With the nation's economy in rampant turmoil, does it make sense to turn to the same shop-worn provisions that came with promises of outstanding national economic performance that failed to materialize behind the façade of debt-driven unaffordable consumption? Advocates of these provisions argue that they give businesses an incentive to create jobs, but if that were the case, why hasn't unemployment dropped while previous increases and expansions of bonus depreciation and first-year expensing were being increased?
What Congress is proposing to do is more of the same. It didn't work last time around. Why would it work now?
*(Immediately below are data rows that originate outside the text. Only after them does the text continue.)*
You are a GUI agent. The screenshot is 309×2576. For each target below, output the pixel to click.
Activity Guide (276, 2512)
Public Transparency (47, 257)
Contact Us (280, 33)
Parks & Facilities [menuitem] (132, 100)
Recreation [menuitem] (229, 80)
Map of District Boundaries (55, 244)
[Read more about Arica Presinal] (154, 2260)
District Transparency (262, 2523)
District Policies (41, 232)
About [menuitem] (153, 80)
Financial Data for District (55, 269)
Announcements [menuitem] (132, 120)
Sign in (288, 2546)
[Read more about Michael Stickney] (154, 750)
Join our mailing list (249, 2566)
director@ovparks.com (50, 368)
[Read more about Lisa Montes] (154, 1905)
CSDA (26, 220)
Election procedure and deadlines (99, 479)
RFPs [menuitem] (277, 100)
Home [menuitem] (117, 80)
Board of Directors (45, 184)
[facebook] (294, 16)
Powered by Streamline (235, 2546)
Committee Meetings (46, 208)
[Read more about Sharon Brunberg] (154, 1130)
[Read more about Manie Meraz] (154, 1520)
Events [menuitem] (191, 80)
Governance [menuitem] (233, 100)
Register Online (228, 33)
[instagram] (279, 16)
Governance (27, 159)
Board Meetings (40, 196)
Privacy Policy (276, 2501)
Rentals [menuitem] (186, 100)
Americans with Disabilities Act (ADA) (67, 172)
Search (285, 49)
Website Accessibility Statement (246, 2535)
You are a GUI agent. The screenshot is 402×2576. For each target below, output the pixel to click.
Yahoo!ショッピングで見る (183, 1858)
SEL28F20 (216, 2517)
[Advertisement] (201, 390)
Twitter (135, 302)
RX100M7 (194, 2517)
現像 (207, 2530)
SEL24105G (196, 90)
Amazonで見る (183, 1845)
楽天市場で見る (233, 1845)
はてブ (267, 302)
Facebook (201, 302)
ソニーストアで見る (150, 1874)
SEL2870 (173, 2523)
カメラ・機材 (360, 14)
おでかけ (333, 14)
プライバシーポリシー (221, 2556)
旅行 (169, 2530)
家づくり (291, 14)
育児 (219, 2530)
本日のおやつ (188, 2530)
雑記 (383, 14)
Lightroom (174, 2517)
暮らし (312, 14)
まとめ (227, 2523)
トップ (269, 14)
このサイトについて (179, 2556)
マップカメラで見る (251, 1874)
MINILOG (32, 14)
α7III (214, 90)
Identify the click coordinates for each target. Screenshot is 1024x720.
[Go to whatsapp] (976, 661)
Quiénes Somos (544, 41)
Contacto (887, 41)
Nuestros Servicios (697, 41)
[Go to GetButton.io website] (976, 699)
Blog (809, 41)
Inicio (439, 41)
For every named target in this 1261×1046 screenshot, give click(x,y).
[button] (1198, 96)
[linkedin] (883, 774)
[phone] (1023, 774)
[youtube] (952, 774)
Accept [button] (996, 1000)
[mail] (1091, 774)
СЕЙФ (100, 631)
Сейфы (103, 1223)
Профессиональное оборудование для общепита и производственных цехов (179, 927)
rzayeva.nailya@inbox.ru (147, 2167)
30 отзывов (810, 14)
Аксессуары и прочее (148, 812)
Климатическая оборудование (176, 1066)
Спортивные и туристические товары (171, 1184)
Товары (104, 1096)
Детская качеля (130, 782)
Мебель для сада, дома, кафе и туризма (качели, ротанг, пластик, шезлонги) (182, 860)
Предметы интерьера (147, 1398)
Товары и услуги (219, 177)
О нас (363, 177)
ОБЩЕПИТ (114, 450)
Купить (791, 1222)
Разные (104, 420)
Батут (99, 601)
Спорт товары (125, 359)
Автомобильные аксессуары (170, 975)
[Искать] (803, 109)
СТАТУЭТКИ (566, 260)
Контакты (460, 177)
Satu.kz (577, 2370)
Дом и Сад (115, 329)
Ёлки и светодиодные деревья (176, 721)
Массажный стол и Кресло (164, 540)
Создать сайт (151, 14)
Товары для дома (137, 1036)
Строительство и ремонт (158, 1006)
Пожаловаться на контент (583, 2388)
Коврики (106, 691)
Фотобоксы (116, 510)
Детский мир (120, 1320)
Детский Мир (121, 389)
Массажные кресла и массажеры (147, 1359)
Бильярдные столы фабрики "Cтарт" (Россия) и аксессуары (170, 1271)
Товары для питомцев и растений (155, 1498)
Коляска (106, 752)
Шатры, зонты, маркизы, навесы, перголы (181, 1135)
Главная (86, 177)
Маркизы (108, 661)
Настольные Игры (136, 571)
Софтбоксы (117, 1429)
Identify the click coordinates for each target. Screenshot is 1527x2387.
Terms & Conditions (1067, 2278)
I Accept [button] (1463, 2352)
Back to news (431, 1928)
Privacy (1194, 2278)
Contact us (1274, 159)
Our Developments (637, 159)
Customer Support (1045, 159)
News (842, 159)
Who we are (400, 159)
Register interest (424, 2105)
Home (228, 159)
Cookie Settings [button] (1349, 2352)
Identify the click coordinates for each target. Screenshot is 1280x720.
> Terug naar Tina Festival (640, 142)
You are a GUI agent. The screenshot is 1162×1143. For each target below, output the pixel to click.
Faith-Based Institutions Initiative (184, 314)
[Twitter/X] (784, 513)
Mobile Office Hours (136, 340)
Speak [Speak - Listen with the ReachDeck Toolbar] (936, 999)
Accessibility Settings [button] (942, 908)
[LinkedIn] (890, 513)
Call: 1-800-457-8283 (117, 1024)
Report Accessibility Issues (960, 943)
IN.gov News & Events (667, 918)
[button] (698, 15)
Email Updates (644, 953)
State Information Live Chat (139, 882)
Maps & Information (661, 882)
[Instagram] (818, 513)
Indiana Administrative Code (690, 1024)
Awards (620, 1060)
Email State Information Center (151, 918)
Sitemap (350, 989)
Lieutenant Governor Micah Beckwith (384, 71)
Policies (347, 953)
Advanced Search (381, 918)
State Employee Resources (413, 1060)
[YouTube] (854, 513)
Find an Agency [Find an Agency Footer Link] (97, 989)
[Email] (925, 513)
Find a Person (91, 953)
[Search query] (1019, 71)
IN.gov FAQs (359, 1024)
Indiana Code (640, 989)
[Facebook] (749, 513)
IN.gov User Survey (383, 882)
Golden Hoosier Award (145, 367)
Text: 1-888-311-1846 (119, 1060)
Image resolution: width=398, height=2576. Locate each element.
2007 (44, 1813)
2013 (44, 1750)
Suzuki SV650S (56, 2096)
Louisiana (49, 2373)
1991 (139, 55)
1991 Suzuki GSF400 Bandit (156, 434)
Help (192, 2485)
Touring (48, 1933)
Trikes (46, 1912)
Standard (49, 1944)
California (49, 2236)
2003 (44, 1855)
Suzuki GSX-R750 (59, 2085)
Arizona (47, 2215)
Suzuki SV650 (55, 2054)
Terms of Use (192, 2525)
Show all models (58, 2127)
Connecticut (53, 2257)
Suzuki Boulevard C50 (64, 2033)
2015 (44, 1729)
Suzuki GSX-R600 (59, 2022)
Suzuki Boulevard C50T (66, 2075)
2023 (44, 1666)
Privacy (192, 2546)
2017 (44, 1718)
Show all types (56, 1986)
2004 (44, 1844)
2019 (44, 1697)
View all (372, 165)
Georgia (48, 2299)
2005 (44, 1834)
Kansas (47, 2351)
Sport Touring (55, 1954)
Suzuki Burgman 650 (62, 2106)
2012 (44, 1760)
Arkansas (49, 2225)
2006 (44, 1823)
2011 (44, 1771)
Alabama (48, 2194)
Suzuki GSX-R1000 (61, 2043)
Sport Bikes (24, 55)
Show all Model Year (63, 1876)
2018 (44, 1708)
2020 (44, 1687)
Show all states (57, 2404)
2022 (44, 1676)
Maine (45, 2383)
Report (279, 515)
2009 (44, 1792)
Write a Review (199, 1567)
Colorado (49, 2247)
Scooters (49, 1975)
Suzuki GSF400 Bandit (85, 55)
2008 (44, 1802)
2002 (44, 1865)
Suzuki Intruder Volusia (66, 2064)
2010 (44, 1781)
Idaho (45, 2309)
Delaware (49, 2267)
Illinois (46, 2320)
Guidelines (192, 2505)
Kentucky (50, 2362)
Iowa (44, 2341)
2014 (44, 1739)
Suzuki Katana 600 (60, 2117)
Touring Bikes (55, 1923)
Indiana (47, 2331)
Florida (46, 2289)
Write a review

Sometimes persistence is a virtue. Other times it is foolishness.
The answer is simple. The things that need to be done are neither palatable nor easy to explain. Dishing out more tax breaks that are easy to explain and promise relief with no sacrifice sell better when election day rolls around. The depreciation provisions, including bonus depreciation and first-year expensing, have contributed to the current economic mess by allowing taxpayers to compute taxable income as though their economic position declined when in fact it remained the same or improved. Packaged into tax shelters, LILO deals, tax-exempt leasing arrangements, and other devices that contribute to the tax gap, these provisions ought not be considered remedies for the very economic diseases that they have caused and aggravated.
Back in 2009, I concluded Just Because It Didn’t Work the First 50 Times Doesn’t Mean It Will Work Next Time with this prediction:
If, indeed, it is time for change, Congress should be given that message and understand it. Change does not mean doing something over and over when it hasn't worked and shows no signs of working. Just as consumers need to abandon the bad habit of spending beyond one's means and borrowing beyond one's ability to repay, Congress needs to break its bad habit of using the tax code as a vote generator. The likelihood of Congress embracing genuine change and doing more than giving lip service to the concept remains, unfortunately, very low. Its recalcitrance may prove to be one of the most difficult obstacles to the incoming Administration's success in solving the mess in which we find ourselves.That the Administration has joined up with the pro-fake-writeoff crowd in Congress is not only disappointing but alarming. Except, perhaps, to the companies and people in other nations that make money selling equipment to American businesses.